──────── SOURCE DATA ────────

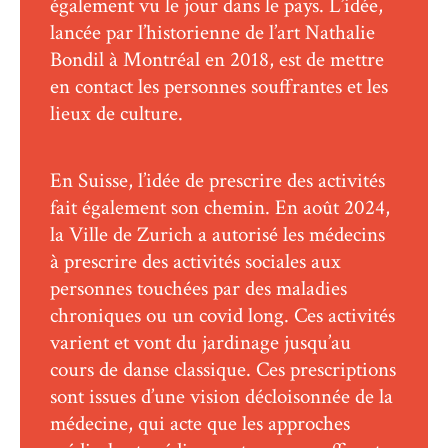
également vu le jour dans le pays. L’idée,
lancée par l’historienne de l’art Nathalie
Bondil à Montréal en 2018, est de mettre
en contact les personnes souffrantes et les
lieux de culture.
En Suisse, l’idée de prescrire des activités
fait également son chemin. En août 2024,
la Ville de Zurich a autorisé les médecins
à prescrire des activités sociales aux
personnes touchées par des maladies
chroniques ou un covid long. Ces activités
varient et vont du jardinage jusqu’au
cours de danse classique. Ces prescriptions
sont issues d’une vision décloisonnée de la
médecine, qui acte que les approches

────────

Every line from the one containing "sont issues d’une vision décloisonnée de la" through the last line of the entries must be written out verbatim, and no other line.

→ **SOLUTION TO THIS EXERCISE**:
sont issues d’une vision décloisonnée de la
médecine, qui acte que les approches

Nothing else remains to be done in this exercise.